Los desplazados del ‘desarrollo’ se plantan en el río Cauca

Medio centenar de personas resisten desde el jueves 9 de febrero en un campamento de protesta al pie del río Cauca, en el municipio de Toledo (Antioquia) ante los reiterados desalojos provocados por Hidroituango y las amenazas a su seguridad.

El calor podría ser insoportable al pie del río Cauca a su paso por Antioquia si para los campesinos y barequeros residentes de estas riberas no estuviera su vida ahí. Por eso, desde el campamento de resistencia instalado el jueves 8 de febrero, tras los desalojos del martes 31 de enero en la playa La Arenera Los Mangos del municipio de Toledo, aseguran que ahí seguirán hasta que el alcalde se siente a dialogar con ellos.

Y seguirán a pesar de que ese alcalde de Toledo, Jhonny Alberto Marín Muñetón, “está desaparecido, se ha ido del municipio con tal de no dar la cara”. Seguirán a pesar de las graves circunstancias de inseguridad que amenazan a los resistentes contra la megarrepresa de Hidroituango, que construye Empresas Públicas de Medellín (EPM), y contra el Movimiento Ríos Vivos, que los apoya.

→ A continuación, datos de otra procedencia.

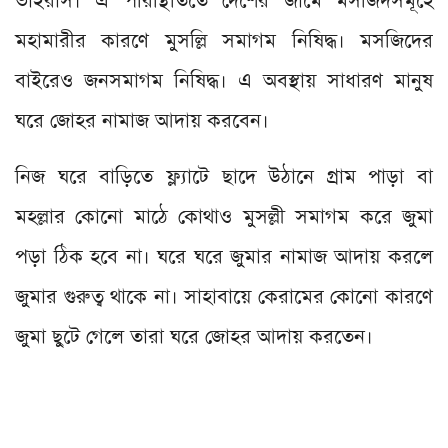
ভাইরাস। এ পরিস্থিতিতে দেশের জামে মসজিদসমূহে
মহামারীর কারণে মুসল্লি সমাগম নিষিদ্ধ। মসজিদের
বাইরেও জনসমাগম নিষিদ্ধ। এ অবস্থায় সাধারণ মানুষ
ঘরে জোহর নামাজ আদায় করবেন।
নিজ ঘরে বাড়িতে ফ্ল্যাটে ছাদে উঠানে গ্রাম পাড়া বা
মহল্লার কোনো মাঠে কোথাও মুসল্লী সমাগম করে জুমা
পড়া ঠিক হবে না। ঘরে ঘরে জুমার নামাজ আদায় করলে
জুমার গুরুত্ব থাকে না। সাহাবায়ে কেরামের কোনো কারণে
জুমা ছুটে গেলে তারা ঘরে জোহর আদায় করতেন।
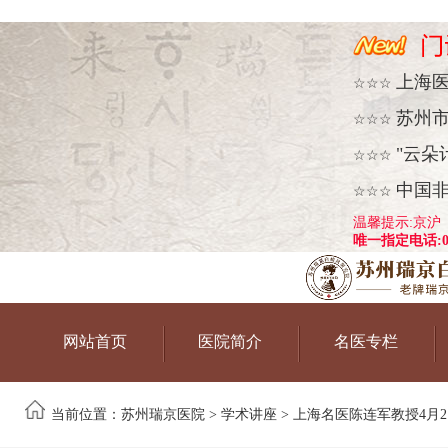
上海
☆☆☆
苏州
☆☆☆
"云朵
☆☆☆
中国
☆☆☆
温馨提示:京沪
唯一指定电话:051
网站首页
医院简介
名医专栏
当前位置：
苏州瑞京医院
>
学术讲座
> 上海名医陈连军教授4月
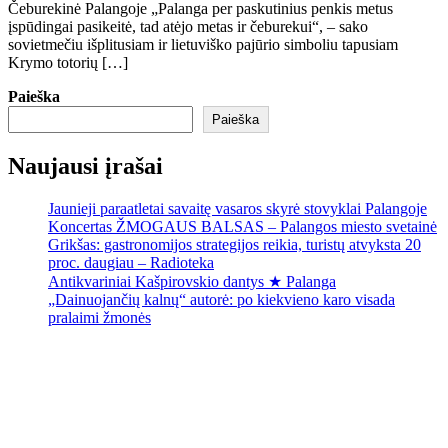
Čeburekinė Palangoje „Palanga per paskutinius penkis metus
įspūdingai pasikeitė, tad atėjo metas ir čeburekui“, – sako
sovietmečiu išplitusiam ir lietuviško pajūrio simboliu tapusiam
Krymo totorių […]
Paieška
Paieška
Naujausi įrašai
Jaunieji paraatletai savaitę vasaros skyrė stovyklai Palangoje
Koncertas ŽMOGAUS BALSAS – Palangos miesto svetainė
Grikšas: gastronomijos strategijos reikia, turistų atvyksta 20
proc. daugiau – Radioteka
Antikvariniai Kašpirovskio dantys ★ Palanga
„Dainuojančių kalnų“ autorė: po kiekvieno karo visada
pralaimi žmonės
Palanga
Palanga
2:08 pm,
Rgp 7, 2026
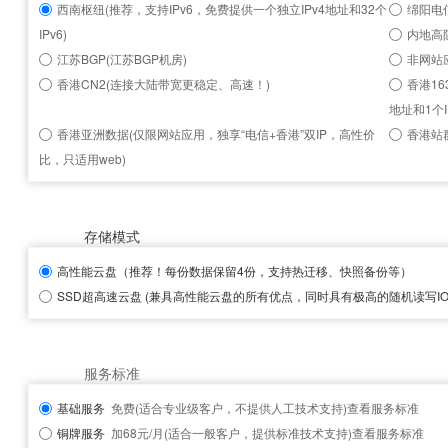
西南枢纽(推荐，支持IPv6，免费提供一个独立IPv4地址和32个
绵阳电信
IPv6)
内地高
江苏BGP(江苏BGP机房)
非网站
香港CN2(连接大陆带宽更稳定、高速！)
香港16
地址和1个I
香港亚洲数据(仅限网站应用，独享“电信+香港”双IP，高性价
香港站群
比，只适用web)
存储模式
高性能云盘
（推荐！每份数据保留4份，支持热迁移、快照备份等）
SSD超高速云盘
(兼具高性能云盘的所有优点，同时具有极高的随机读写IOP
服务标准
基础服务
免费(适合专业级客户，不提供人工技术支持)
查看服务标准
铜牌服务
加68元/月(适合一般客户，提供标准技术支持)
查看服务标准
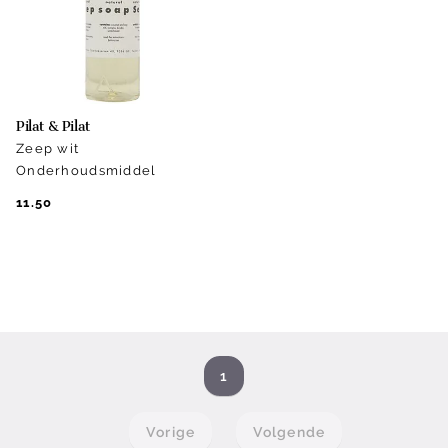
Pilat & Pilat
Zeep wit
Onderhoudsmiddel
11.50
1
Vorige
Volgende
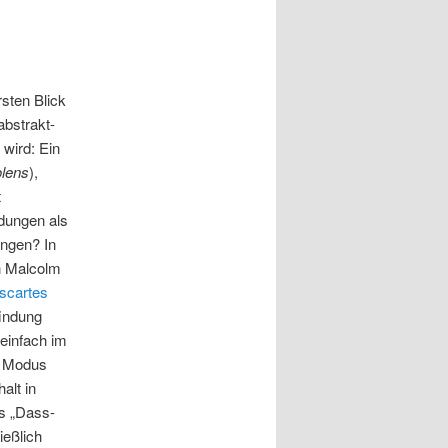
rsten Blick
abstrakt-
 wird: Ein
olens
),
t
ndungen als
ungen? In
n Malcolm
scartes
findung
 einfach im
m Modus
alt in
s „Dass-
eßlich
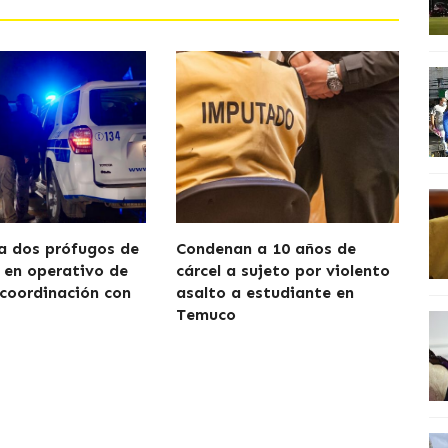
a dos prófugos de
Condenan a 10 años de
a en operativo de
cárcel a sujeto por violento
 coordinación con
asalto a estudiante en
Temuco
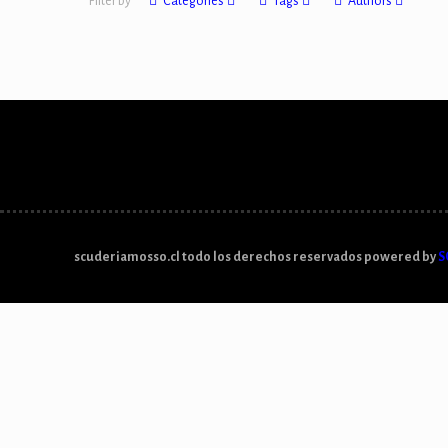
Filter by
Categories
Tags
Authors
scuderiamosso.cl todo los derechos reservados powered by
S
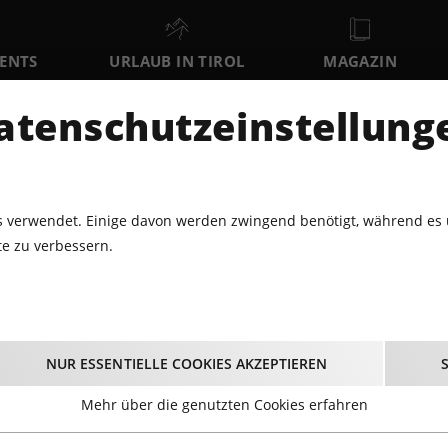
VENTS
URLAUB IN TIROL
MAGAZIN
DER
atenschutzeinstellung
FR
SA
SO
7
8
9
AUGUST
AUGUST
AUGUST
AU
 verwendet. Einige davon werden zwingend benötigt, während es 
e zu verbessern.
ESUNGEN · VORTRÄGE
MORDSMANN - ERNST GEIGER
rdsmann - Ernst Gei
NUR ESSENTIELLE COOKIES AKZEPTIEREN
14.05.2024 - Beginn 19:30 Uhr
Mehr über die genutzten Cookies erfahren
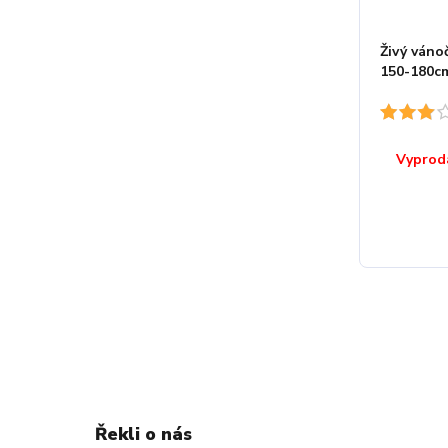
Živý váno
150-180c
Vyprod
Řekli o nás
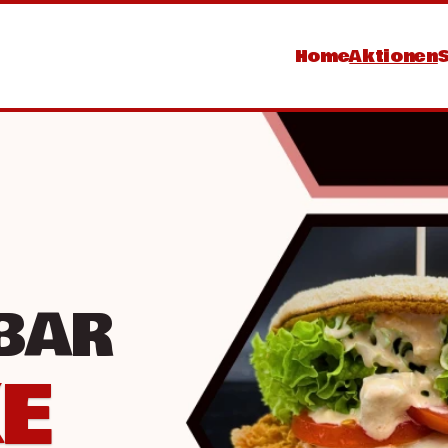
Home
Aktionen
BAR 
E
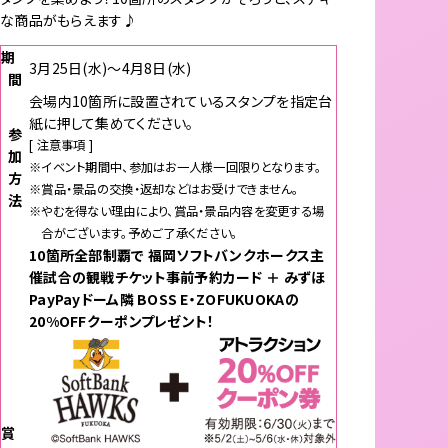
な商品がもらえます♪
期
3月25日(水)〜4月8日(水)
間
会場内10箇所に設置されているスタンプを指定台
紙に押して集めてください。
参
[ 注意事項 ]
加
※イベント期間中、参加はお一人様一回限りとなります。
方
※賞品・景品の交換・返却などはお受けできません。
法
※やむを得ない理由により、賞品・景品内容を変更する場
合がございます。予めご了承ください。
10箇所全部制覇で 福岡ソフトバンクホークス主
催試合の観戦チケット事前予約カード ＋ みずほ
PayPayドーム隣 BOSS E・ZOFUKUOKAの
20%OFFクーポンプレゼント！
賞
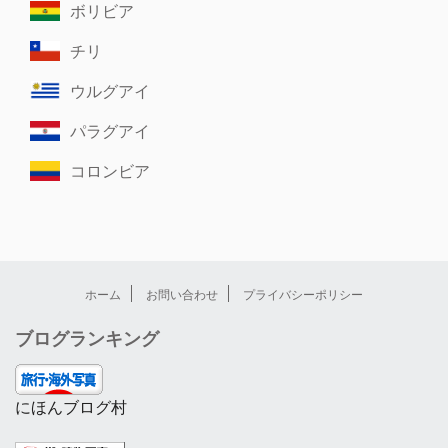
ボリビア
チリ
ウルグアイ
パラグアイ
コロンビア
ホーム
お問い合わせ
プライバシーポリシー
ブログランキング
にほんブログ村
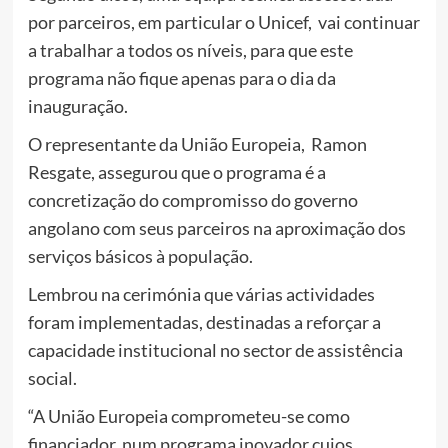
por parceiros, em particular o Unicef, vai continuar
a trabalhar a todos os níveis, para que este
programa não fique apenas para o dia da
inauguração.
O representante da União Europeia, Ramon
Resgate, assegurou que o programa é a
concretização do compromisso do governo
angolano com seus parceiros na aproximação dos
serviços básicos à população.
Lembrou na cerimónia que várias actividades
foram implementadas, destinadas a reforçar a
capacidade institucional no sector de assistência
social.
“A União Europeia comprometeu-se como
financiador, num programa inovador cujos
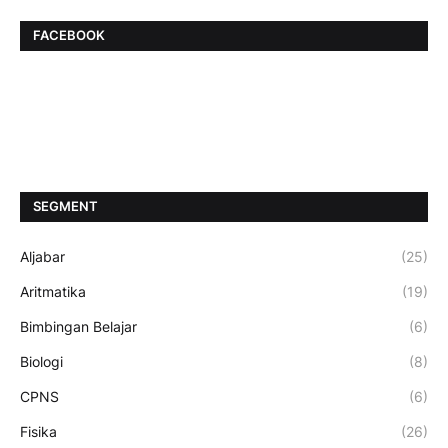
FACEBOOK
SEGMENT
Aljabar
(25)
Aritmatika
(19)
Bimbingan Belajar
(6)
Biologi
(8)
CPNS
(6)
Fisika
(26)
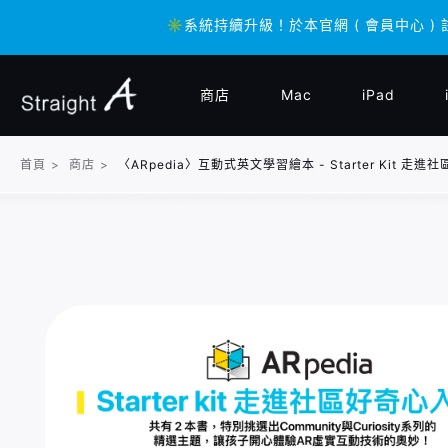
✳️系統持續升級！於本官網 ( 會員中心 ) 
✳️系統持續升級！於本官網 ( 會員中心 ) 
商店
Mac
iPad
首頁
>
商店
>
〈ARpedia〉互動式英文學習繪本 - Starter Kit 走進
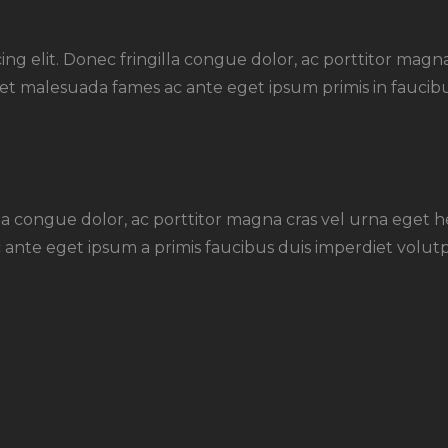
ing elit. Donec fringilla congue dolor, ac porttitor magn
et malesuada fames ac ante eget ipsum primis in faucibu
lla congue dolor, ac porttitor magna cras vel urna eget 
nte eget ipsum a primis faucibus duis imperdiet volutpat 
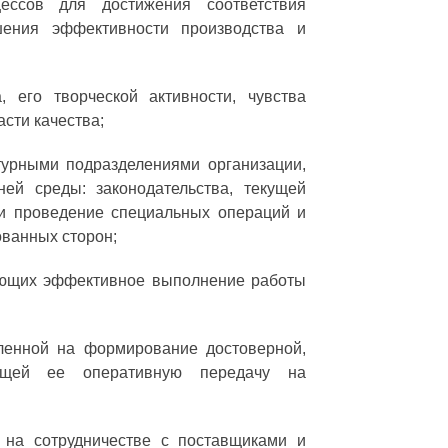
цессов для достижения соответствия
шения эффективности производства и
, его творческой активности, чувства
сти качества;
турными подразделениями организации,
ей среды: законодательства, текущей
ли проведение специальных операций и
ованных сторон;
вающих эффективное выполнение работы
ленной на формирование достоверной,
ющей ее оперативную передачу на
на сотрудничестве с поставщиками и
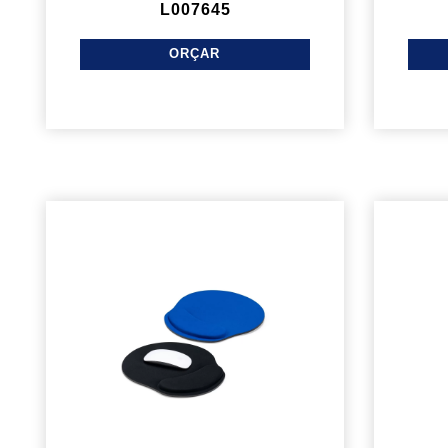
L007645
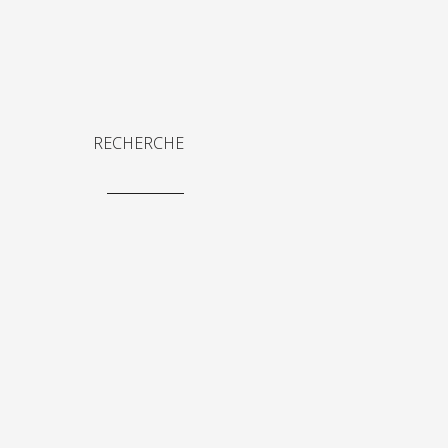
RECHERCHE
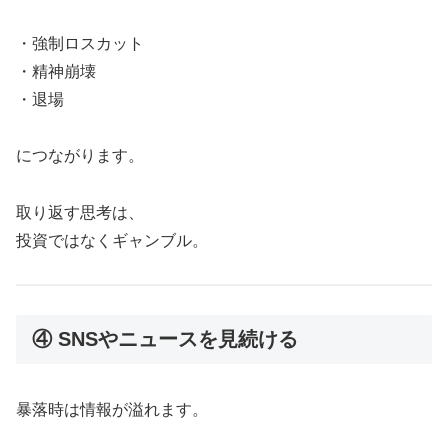
・強制ロスカット
・精神崩壊
・退場
につながります。
取り返す思考は、
投資ではなくギャンブル。
④ SNSやニュースを見続ける
暴落時は情報が溢れます。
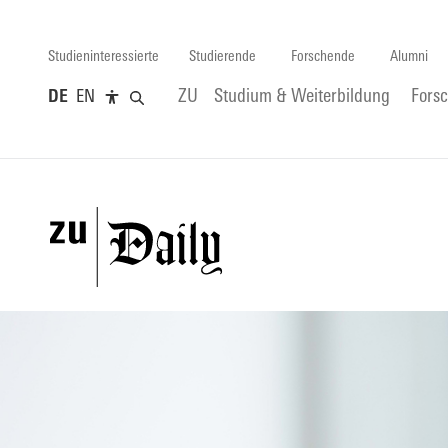
Studieninteressierte
Studierende
Forschende
Alumni
DE
EN
ZU
Studium & Weiterbildung
Fors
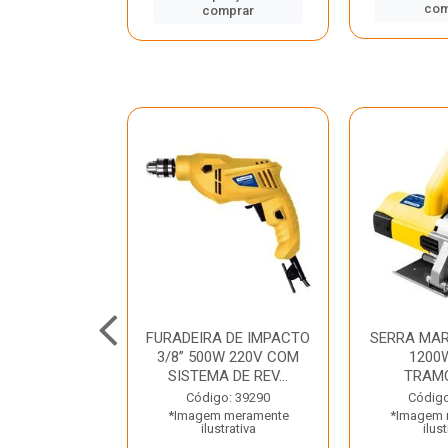
mprar
com
comprar
TELETE
FURADEIRA DE IMPACTO
SERRA MAR
OR/ROMPEDOR
3/8” 500W 220V COM
1200
 220V DEWALT
SISTEMA DE REV...
TRAM
o: 33734
Código: 39290
Código
 meramente
*Imagem meramente
*Imagem 
trativa
ilustrativa
ilust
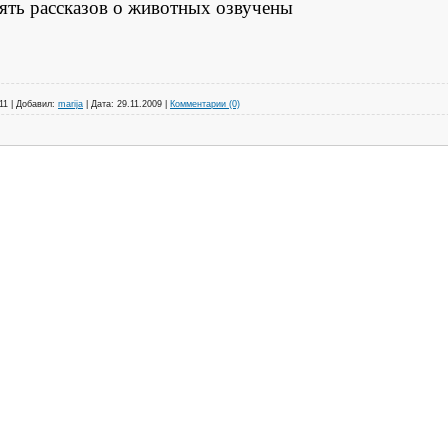
ять рассказов о животных озвучены
11
|
Добавил:
marija
|
Дата:
29.11.2009
|
Комментарии (0)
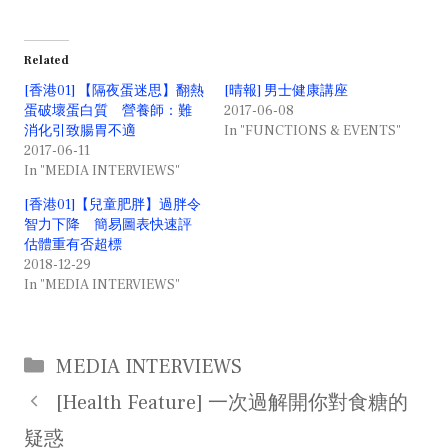
Related
[香港01] 【隔夜蛋迷思】翻熱
[晴報] 男士健康講座
蛋破壞蛋白質 營養師：難
2017-06-08
消化引致腸胃不適
In "FUNCTIONS & EVENTS"
2017-06-11
In "MEDIA INTERVIEWS"
[香港01]【兒童肥胖】過胖令
智力下降 簡易圖表快速評
估體重有否超標
2018-12-29
In "MEDIA INTERVIEWS"
Categories
MEDIA INTERVIEWS
Post
[Health Feature] 一次過解開你對食糖的
navigation
疑惑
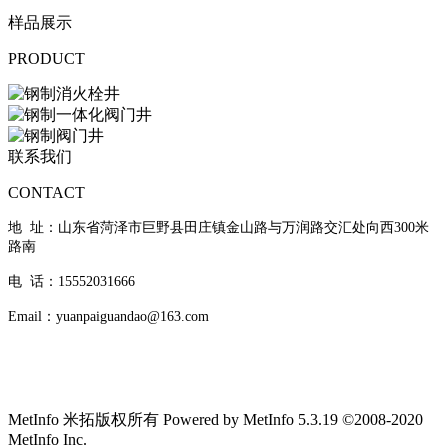
样品展示
PRODUCT
联系我们
CONTACT
地 址：山东省菏泽市巨野县田庄镇金山路与万润路交汇处向西300米
路南
电 话：15552031666
Email：yuanpaiguandao@163.com
MetInfo 米拓版权所有 Powered by MetInfo 5.3.19 ©2008-2020
MetInfo Inc.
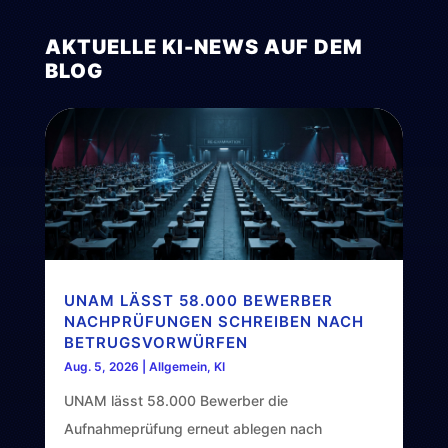
AKTUELLE KI-NEWS AUF DEM
BLOG
UNAM LÄSST 58.000 BEWERBER
NACHPRÜFUNGEN SCHREIBEN NACH
BETRUGSVORWÜRFEN
Aug. 5, 2026
|
Allgemein
,
KI
UNAM lässt 58.000 Bewerber die
Aufnahmeprüfung erneut ablegen nach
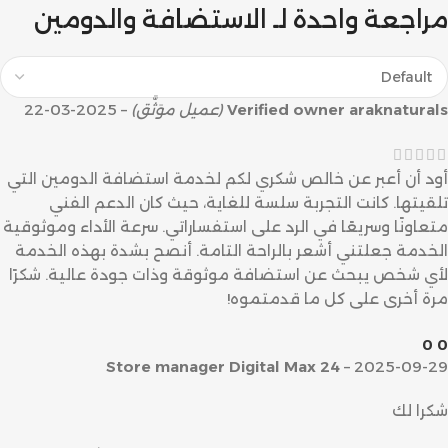
مراجعة واحدة لـ
الاستضافة والدومين
araknaturals
Verified owner
(عميل موَثَّق)
–
2025-03-22
أود أن أعبر عن خالص شكري لكم لخدمة استضافة الدومين التي
تلقيتها. كانت التجربة سلسة للغاية، حيث كان الدعم الفني
متعاونًا وسريعًا في الرد على استفساراتي. سرعة الأداء وموثوقية
الخدمة جعلتني أشعر بالراحة التامة. أنصح بشدة بهذه الخدمة
لأي شخص يبحث عن استضافة موثوقة وذات جودة عالية. شكرًا
مرة أخرى على كل ما قدمتموه!
0
0
Store manager
Digital Max 24
–
2025-09-29
شكرا لك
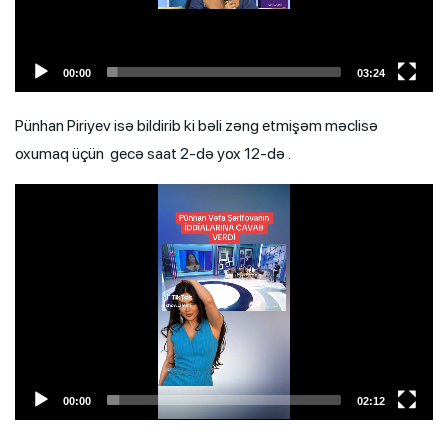
00:00
03:24
Pünhan Piriyev isə bildirib ki bəli zəng etmişəm məclisə
oxumaq üçün gecə saat 2-də yox 12-də .
Video
Player
00:00
02:12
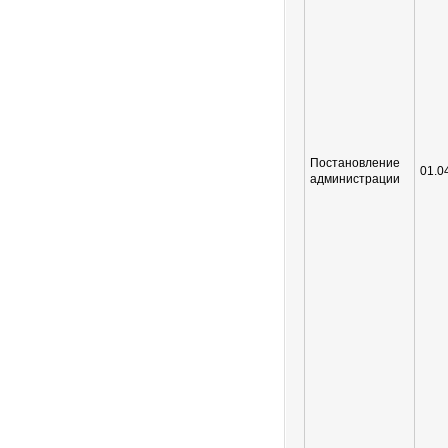
Постановление
01.0
администрации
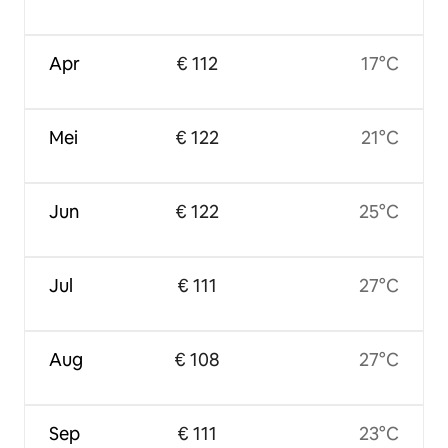
Apr
€ 112
17°C
Mei
€ 122
21°C
Jun
€ 122
25°C
Jul
€ 111
27°C
Aug
€ 108
27°C
Sep
€ 111
23°C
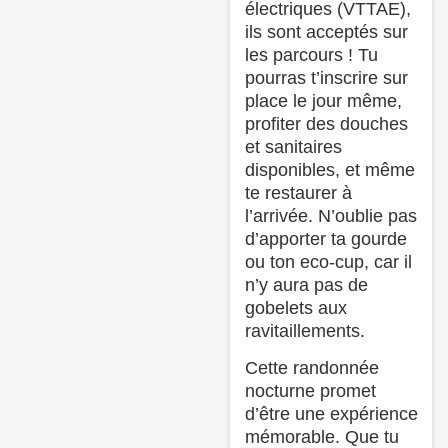
électriques (VTTAE),
ils sont acceptés sur
les parcours ! Tu
pourras t’inscrire sur
place le jour même,
profiter des douches
et sanitaires
disponibles, et même
te restaurer à
l’arrivée. N’oublie pas
d’apporter ta gourde
ou ton eco-cup, car il
n’y aura pas de
gobelets aux
ravitaillements.
Cette randonnée
nocturne promet
d’être une expérience
mémorable. Que tu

La Asociación de Campesinos de Toledo Norte de Antioquia y Ríos Vivos denunciaban el sábado en la mañana que el viernes 10 de febrero, sobre las 7:30 p.m., un grupo armado incursionó en Altos de Chiri, en el vecino municipio de Briceño, y “con lista en mano buscaron un integrante del Movimiento Marcha Patriótica, un integrante del Movimiento Ríos Vivos, y un miembro de la Junta de Acción Comunal, resultando herido el campesino a quien preguntaron por las tres personas”.

“La situación de seguridad es tenaz pero estamos decididos a seguir en el campamento”, informaba a Colombia Plural un activista entre los resistentes. En un comunicado, la resistencia a las represas informaba que “integrantes de las diferentes subregiones afectadas por Hidroituango estamos llegando a las riberas del río Cauca en jurisdicción del municipio de Toledo Antioquia, buscando que el río y el Cañón del Cauca inspire diferentes acciones de protesta que como Movimiento realizaremos buscando llamar la atención de los diferentes entes del Estado, especialmente la ANLA (Agencia Nacional de Licencias Ambientales) y la administración municipal de Toledo, sobre la crisis que para las familias afectadas y víctimas por este megaproyecto está generando la estrategia reiterativa de usar la violencia para abordar un conflicto social, cultural, económico y ambiental por medio de los desalojos forzosos que se constituyen en desplazamientos por el desarrollo”.

WhatsApp Image 2017-02-12 at 3.41.07 PM

Las familias que habitan el cañón del Cauca (donde también se planea la represa de Hidroespiritusanto, entre otros) creen que se están vulnerando “el derecho a la contradicción, al debido proceso, al buen nombre, al ambiente sano, a la libre elección del trabajo, a la cultura, a la vivienda, a la alimentación” en razón del megaproyecto Hidroituango “y de la asimetría de poder que representa EPM para las comunidades afectadas, las administraciones municipales, los concejos e incluso para la rama judicial”. “Ninguna autoridad actúa bajo su obligación de protección y garantía de derechos”, concluyen los manifestantes, quienes se consideran revictimizados y se pregunta si la paz se construye con “esta violencia”.

Isabel Zuleta, del Movimiento Ríos Vivos, ha enviado un mensaje desde la zona exigiendo la presencia del Ministerio del Interior y de la Defensoría del Pueblo ya que tras la incursión en Briceño “no hay garantías para los líderes y lideresas defensores de derechos humanos ni para las comunidades organizadas. “Hay mujeres embarazadas, los niños están con mucho miedo y hay gente que se ha escondido en el monte”.